Des perquisitions ont été menées la semaine dernière dans les communes de Saint-Gilles et Anderlecht dans le cadre de l’enquête du parquet fédéral concernant les milieux anarchistes bruxellois. Six personnes - trois femmes et trois hommes - ont été interpellées, entendues puis remises en liberté après avoir été entendues par le juge d'instruction, rapporte ce jeudi le journal De Tijd. L'information a été confirmée par le parquet fédéral, qui précise que les six personnes n'ont jusqu'à présent pas été inculpées par le juge d'instruction.

Le parquet fédéral a ouvert une enquête au début de l'année 2013 sur de possibles faits de terrorisme au sein du milieu anarchiste bruxellois et plus particulièrement autour d'un groupe de personnes qui se fait appeler "La Cavale".

L'instruction menée par la juge Panou se concentre sur les manifestations qui se déroulent depuis 2008 et qui ont notamment pour cible la construction d'un nouveau centre fermé pour réfugiés à Steenokkerzeel, les institutions européennes, l'Otan, l'expulsion des étrangers sans-papiers et la société régionale de transport STIB, mais aussi l'édification de la nouvelle méga-prison de Haren.

Le groupe s'oppose aussi à tous les symboles de l'autorité comme les commissariats de police et les caméras de surveillance, mais aussi du capitalisme comme les centres commerciaux et les parcs industriels.

Des perquisitions avaient été déjà opérées en mai et septembre 2013, puis l'enquête s'était quelque peu ralentie.
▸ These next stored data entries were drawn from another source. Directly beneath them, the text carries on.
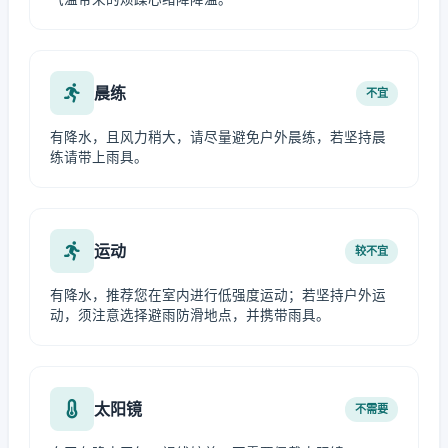
晨练
不宜
有降水，且风力稍大，请尽量避免户外晨练，若坚持晨
练请带上雨具。
运动
较不宜
有降水，推荐您在室内进行低强度运动；若坚持户外运
动，须注意选择避雨防滑地点，并携带雨具。
太阳镜
不需要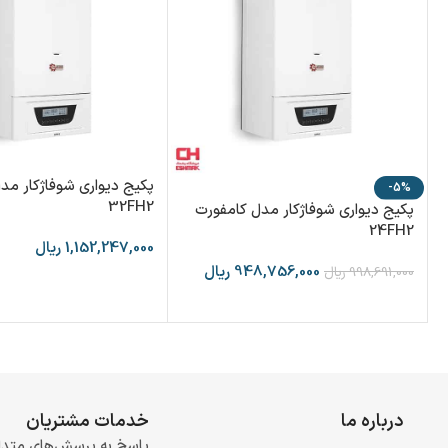
پکیج دیواری شوفاژکار مد
-5%
32FH2
پکیج دیواری شوفاژکار مدل کامفورت
24FH2
1,152,247,000
ریال
948,756,000
ریال
998,691,000
ریال
درباره ما
خدمات مشتریان
پاسخ به پرسش‌های متدا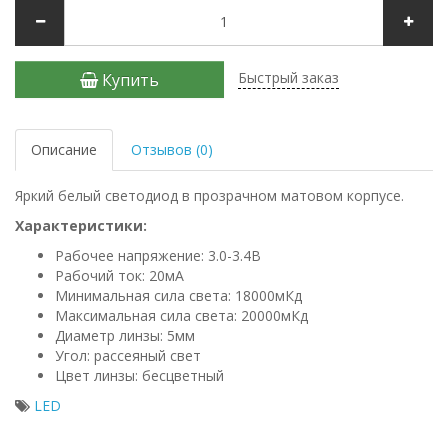
Быстрый заказ
Купить
Описание
Отзывов (0)
Яркий белый светодиод в прозрачном матовом корпусе.
Характеристики:
Рабочее напряжение: 3.0-3.4В
Рабочий ток: 20мА
Минимальная сила света: 18000мКд
Максимальная сила света: 20000мКд
Диаметр линзы: 5мм
Угол: рассеяный свет
Цвет линзы: бесцветный
LED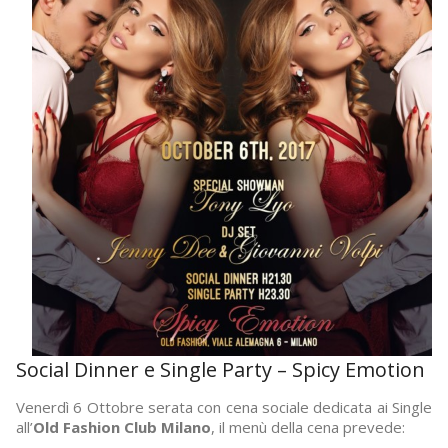
Social Dinner e Single Party – Spicy Emotion
Venerdì 6 Ottobre serata con cena sociale dedicata ai Single
all’
Old Fashion Club Milano
, il menù della cena prevede: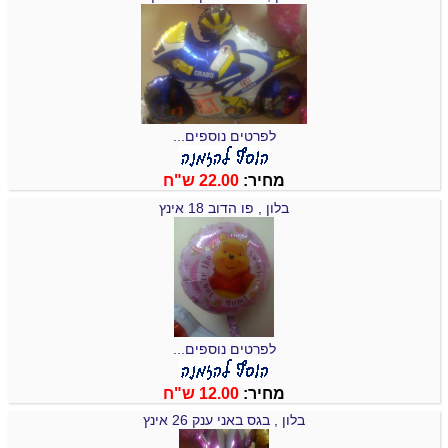
לפרטים נוספים...
מחיר:
22.00 ש"ח
בלון , פו הדוב 18 אינץ
לפרטים נוספים...
מחיר:
12.00 ש"ח
בלון , בגס באני ענק 26 אינץ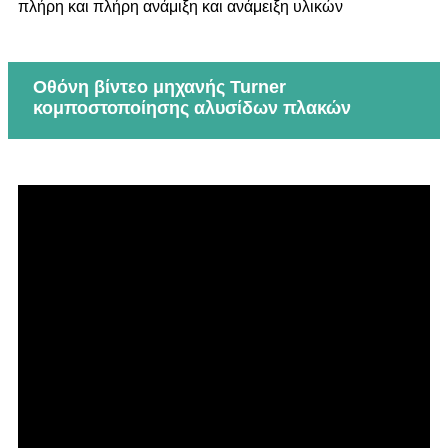
πλήρη και πλήρη ανάμιξη και ανάμειξη υλικών
Οθόνη βίντεο μηχανής Turner
κομποστοποίησης αλυσίδων πλακών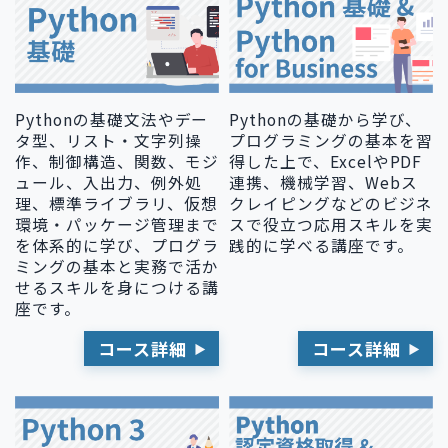
Pythonの基礎から学び、
Pythonの基礎文法やデー
プログラミングの基本を習
タ型、リスト・文字列操
得した上で、ExcelやPDF
作、制御構造、関数、モジ
連携、機械学習、Webス
ュール、入出力、例外処
クレイピングなどのビジネ
理、標準ライブラリ、仮想
スで役立つ応用スキルを実
環境・パッケージ管理まで
践的に学べる講座です。
を体系的に学び、プログラ
ミングの基本と実務で活か
せるスキルを身につける講
座です。
コース詳細
コース詳細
L'affaire a ensuite resurgi après différents faits de vandalisme, et plus grave, contre des personnes impliquées dans le dossier de la prison de Haren (photo). Le domicile privé du ministre-président de la Région bruxelloise Rudi Vervoort et le bureau d'architecte de Philemon Wachtelaer qui a conçu les plans de la prison avaient ainsi été couverts de graffitis. Des vitres avaient aussi été brisées et le feu avait été bouté au chantier d'un entrepreneur ainsi qu'à la propriété privée de l'architecte.